At DCA, learn to divide the audience by psycho-types (rational / irrational, extraverts / introverts and anxious). “Psychotyping” is a complex analytical process that requires the use of machine learning and human resources.
When a brand understands the nature of the consumer, he can adapt not only the meaning of the message, but also the form of presentation, which greatly increases the conversion. They shared this case study from DCA in their practice: in the “anti-aging cosmetics” category, targeting women with anxiety about age-related changes (the “anxious” psychotype) increased the influx of target visitors to the promo site 2.5 times, despite the fact that each such the visit began to cost the advertiser 60% cheaper.
Exact targeting of advertising campaigns is now becoming more and more popular. In March, Sberbank bought RuTarget, which is the developer of the Segmento advertising platform, a service that uses artificial intelligence and big data processing technologies for highly targeted advertising targeting.

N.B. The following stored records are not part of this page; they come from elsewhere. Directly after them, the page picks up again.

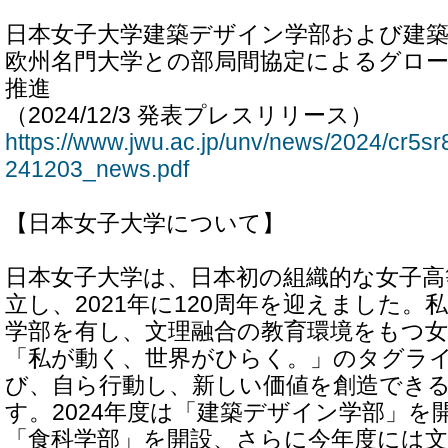
日本女子大学建築デザイン学部および建
欧州名門大学との部局間協定によるグロ
推進
（2024/12/3 発表プレスリリース）
https://www.jwu.ac.jp/unv/news/2024/cr5s
241203_news.pdf
【日本女子大学について】
日本女子大学は、日本初の組織的な女子高
立し、2021年に120周年を迎えました。
学部を有し、文理融合の教育環境をもつ女
「私が動く、世界がひらく。」のタグラ
び、自ら行動し、新しい価値を創造でき
す。2024年度は「建築デザイン学部」を
「食科学部」を開設、さらに今年度には文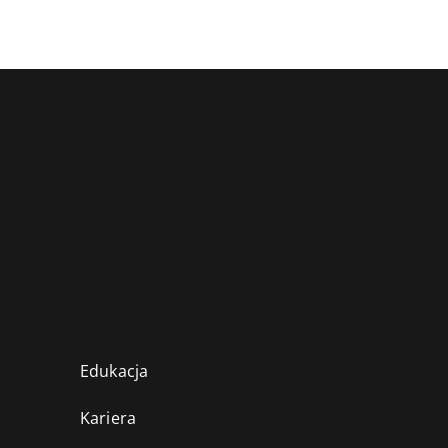
Edukacja
Kariera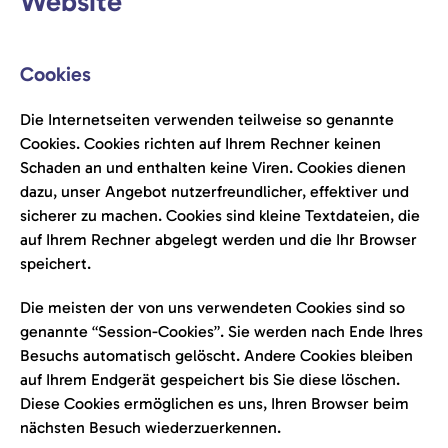
Website
Cookies
Die Internetseiten verwenden teilweise so genannte
Cookies. Cookies richten auf Ihrem Rechner keinen
Schaden an und enthalten keine Viren. Cookies dienen
dazu, unser Angebot nutzerfreundlicher, effektiver und
sicherer zu machen. Cookies sind kleine Textdateien, die
auf Ihrem Rechner abgelegt werden und die Ihr Browser
speichert.
Die meisten der von uns verwendeten Cookies sind so
genannte “Session-Cookies”. Sie werden nach Ende Ihres
Besuchs automatisch gelöscht. Andere Cookies bleiben
auf Ihrem Endgerät gespeichert bis Sie diese löschen.
Diese Cookies ermöglichen es uns, Ihren Browser beim
nächsten Besuch wiederzuerkennen.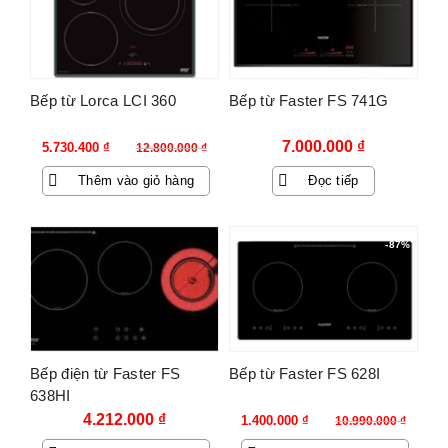
Bếp từ Lorca LCI 360
Bếp từ Faster FS 741G
Giá
Giá
7.000.000
₫
5.730.400
₫
12.800.000
₫
gốc
hiện
Thêm vào giỏ hàng
Đọc tiếp
là:
tại
12.800.000 ₫.
là:
5.730.400 ₫.
-87%
Bếp điện từ Faster FS
Bếp từ Faster FS 628I
638HI
Giá
Giá
4.212.000
₫
1.400.000
₫
10.990.000
₫
gốc
hiện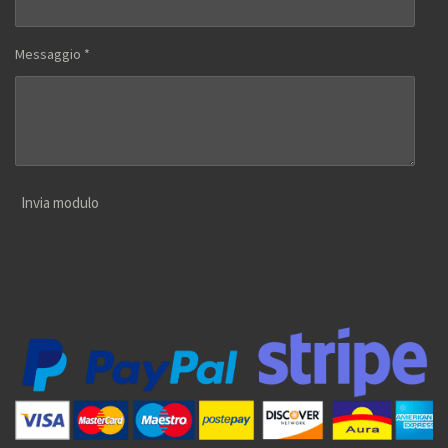
Messaggio *
Invia modulo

5.“The use of Big Data technologies for the analysis of social networks does not have indisputable business applications, and to this extent it is the R&D task”
Alexey Natekin, Director of Data Mining Labs
Context: Data Mining Labs is engaged in data mining, training students, design development and research in areas of data analysis theory.
Why it is interesting: The ability to use open sources of information is one of the advantages of working with big data. In connection with social networks, they often mention the tasks of optimizing advertising and credit scoring, but these cases rely more on social “features” for an external task, says Natekin.
PS Big Data Week Moscow was organized by the Laboratory of New Professions and Digital October Center.